Yes, it is possible. For example, for gcc you can use __builtin_unreachable to tell the compiler about impossible conditions, like so:

if (value < 0 || value > 36) __builtin_unreachable();

We can wrap the condition above in a macro:

#define assume(cond) do { if (!(cond)) __builtin_unreachable(); } while (0)

And use it like so:

assume(x >= 0 && x <= 10);

As you can see, gcc performs optimizations based on this information:

#define assume(cond) do { if (!(cond)) __builtin_unreachable(); } while (0)

int func(int x){
    assume(x >=0 && x <= 10);

    if (x > 11){
        return 2;
    }
    else{
        return 17;
    }
}

Produces:

func(int):
    mov     eax, 17
    ret

One downside, however, that if your code ever breaks such assumptions, you get undefined behavior.

It doesn't notify you when this happens, even in debug builds. To debug/test/catch bugs with assumptions more easily, you can use a hybrid assume/assert macro (credits to @David Z), like this one:

#if defined(NDEBUG)
#define assume(cond) do { if (!(cond)) __builtin_unreachable(); } while (0)
#else
#include <cassert>
#define assume(cond) assert(cond)
#endif

In debug builds (with NDEBUG not defined), it works like an ordinary assert, printing error message and abort'ing program, and in release builds it makes use of an assumption, producing optimized code.

Note, however, that it is not a substitute for regular assert - cond remains in release builds, so you should not do something like assume(VeryExpensiveComputation()).



回答2:

There is standard support for this. What you should do is to include stdint.h (cstdint) and then use the type uint_fast8_t.

This tells the compiler that you are only using numbers between 0 - 255, but that it is free to use a larger type if that gives faster code. Similarly, the compiler can assume that the variable will never have a value above 255 and then do optimizations accordingly.



回答3:

The current answer is good for the case when you know for sure what the range is, but if you still want correct behavior when the value is out of the expected range, then it won't work.

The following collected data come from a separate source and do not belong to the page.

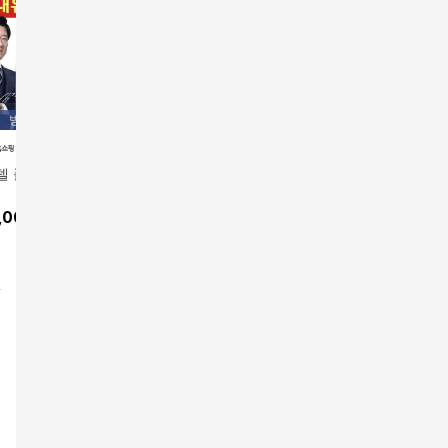
방송에서만
델 폴리코사놀5 6
레이델 폴리코사놀5 6
레이델 폴리코사놀 5 3
레이델 폴
박스 (총180정)
0정X6박스(6개월분)
개월분(3
앱전용가
229,000원
앱전용가
2
,000
원
229,000
원
10
%
206,100
원
17
%
190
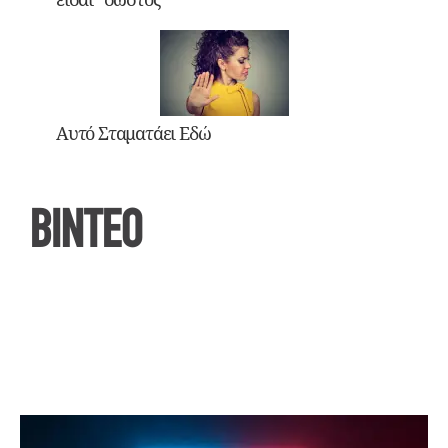
Αυτό Σταματάει Εδώ
ΒΙΝΤΕΟ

For that case, I found this technique can work:

if (x == c)  // assume c is a constant
{
    foo(x);
}
else
{
    foo(x);
}

The idea is a code-data tradeoff: you're moving 1 bit of data (whether x == c) into control logic.
This hints to the optimizer that x is in fact a known constant c, encouraging it to inline and optimize the first invocation of foo separately from the rest, possibly quite heavily.

Make sure to actually factor the code into a single subroutine foo, though -- don't duplicate the code.

Example:

For this technique to work you need to be a little lucky -- there are cases where the compiler decides not to evaluate things statically, and they're kind of arbitrary. But when it works, it works well:

#include <math.h>
#include <stdio.h>

unsigned foo(unsigned x)
{
    return x * (x + 1);
}

unsigned bar(unsigned x) { return foo(x + 1) + foo(2 * x); }

int main()
{
    unsigned x;
    scanf("%u", &x);
    unsigned r;
    if (x == 1)
    {
        r = bar(bar(x));
    }
    else if (x == 0)
    {
        r = bar(bar(x));
    }
    else
    {
        r = bar(x + 1);
    }
    printf("%#x\n", r);
}

Just use -O3 and notice the pre-evaluated constants 0x20 and 0x30e in the assembler output.



回答4:

I am just pitching in to say that if you may want a solution that is more standard C++, you can use the [[noreturn]] attribute to write your own unreachable.

So I'll re-purpose deniss' excellent example to demonstrate:

namespace detail {
    [[noreturn]] void unreachable(){}
}

#define assume(cond) do { if (!(cond)) detail::unreachable(); } while (0)

int func(int x){
    assume(x >=0 && x <= 10);

    if (x > 11){
        return 2;
    }
    else{
        return 17;
    }
}

Which as you can see, results in nearly identical code:

detail::unreachable():
        rep ret
func(int):
        movl    $17, %eax
        ret

The downside is of course, that you get a warning that a [[noreturn]] function does, indeed, return.